Centre for Data and Knowledge Integration for Health, Gonçalo Moniz Institute, Oswaldo Cruz Foundation, Salvador, BA, Brazil.
ISGlobal, Hospital Clínic. Universitat de Barcelona, Barcelona, Spain.
BMC Med Res Methodol. 2024 Feb 15;24(1):38. doi: 10.1186/s12874-024-02161-1.

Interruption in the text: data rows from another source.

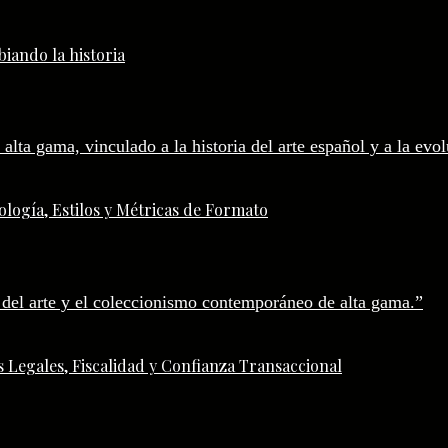
iando la historia
logía, Estilos y Métricas de Formato
 Legales, Fiscalidad y Confianza Transaccional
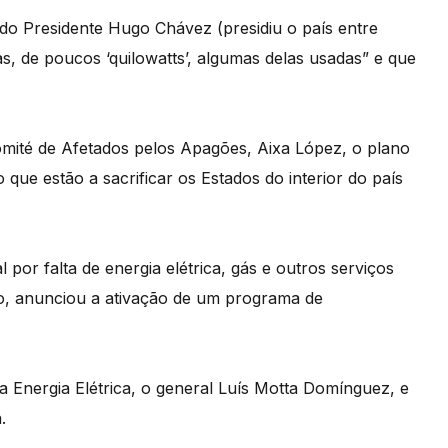
do Presidente Hugo Chávez (presidiu o país entre
 de poucos ‘quilowatts’, algumas delas usadas” e que
omité de Afetados pelos Apagões, Aixa López, o plano
que estão a sacrificar os Estados do interior do país
 por falta de energia elétrica, gás e outros serviços
o, anunciou a ativação de um programa de
a Energia Elétrica, o general Luís Motta Domínguez, e
.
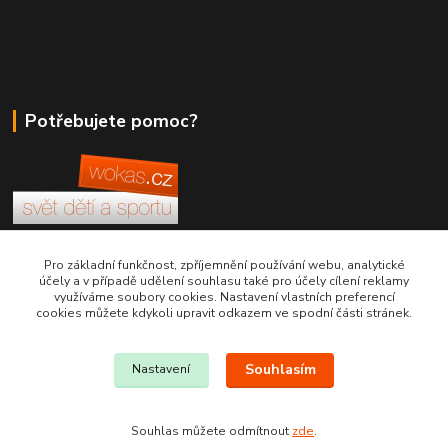
Potřebujete pomoc?
+420 380 830 198
Pro základní funkčnost, zpříjemnění používání webu, analytické
účely a v případě udělení souhlasu také pro účely cílení reklamy
využíváme soubory cookies. Nastavení vlastních preferencí
wokas.online@yahoo.cz
cookies můžete kdykoli upravit odkazem ve spodní části stránek.
Souhlasím
Nastavení
Souhlas můžete odmítnout
zde
.
Vytvořeno na
Eshop-rychle.cz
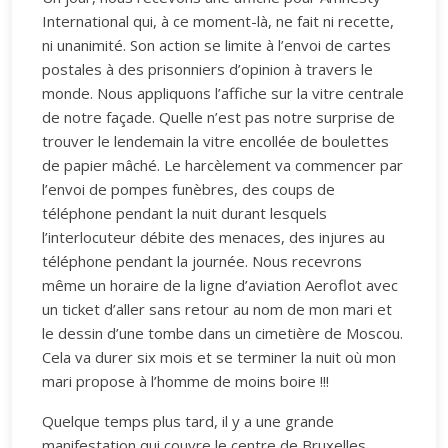
International qui, à ce moment-là, ne fait ni recette,
ni unanimité. Son action se limite à l’envoi de cartes
postales à des prisonniers d’opinion à travers le
monde. Nous appliquons l’affiche sur la vitre centrale
de notre façade. Quelle n’est pas notre surprise de
trouver le lendemain la vitre encollée de boulettes
de papier mâché. Le harcèlement va commencer par
l’envoi de pompes funèbres, des coups de
téléphone pendant la nuit durant lesquels
l’interlocuteur débite des menaces, des injures au
téléphone pendant la journée. Nous recevrons
même un horaire de la ligne d’aviation Aeroflot avec
un ticket d’aller sans retour au nom de mon mari et
le dessin d’une tombe dans un cimetière de Moscou.
Cela va durer six mois et se terminer la nuit où mon
mari propose à l’homme de moins boire !!!
Quelque temps plus tard, il y a une grande
manifestation qui couvre le centre de Bruxelles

Several strategies for identifying biologically implausible values in longitudinal anthropometric data have recently been proposed, but the suitability of these strategies for large population datasets needs to be better understood. This study evaluated the impact of removing population outliers and the additional value of identifying and removing longitudinal outliers on the trajectories of length/height and weight and on the prevalence of child growth indicators in a large longitudinal dataset of child growth data.
Length/height and weight measurements of children aged 0 to 59 months from the Brazilian Food and Nutrition Surveillance System were analyzed. Population outliers were identified using z-scores from the World Health Organization (WHO) growth charts. After identifying and removing population outliers, residuals from linear mixed-effects models were used to flag longitudinal outliers. The following cutoffs for residuals were tested to flag those: -3/+3, -4/+4, -5/+5, -6/+6. The selected child growth indicators included length/height-for-age z-scores and weight-for-age z-scores, classified according to the WHO charts.
The dataset included 50,154,738 records from 10,775,496 children. Boys and girls had 5.74% and 5.31% of length/height and 5.19% and 4.74% of weight values flagged as population outliers, respectively. After removing those, the percentage of longitudinal outliers varied from 0.02% (<-6/>+6) to 1.47% (<-3/>+3) for length/height and from 0.07 to 1.44% for weight in boys. In girls, the percentage of longitudinal outliers varied from 0.01 to 1.50% for length/height and from 0.08 to 1.45% for weight. The initial removal of population outliers played the most substantial role in the growth trajectories as it was the first step in the cleaning process, while the additional removal of longitudinal outliers had lower influence on those, regardless of the cutoff adopted. The prevalence of the selected indicators were also affected by both population and longitudinal (to a lesser extent) outliers.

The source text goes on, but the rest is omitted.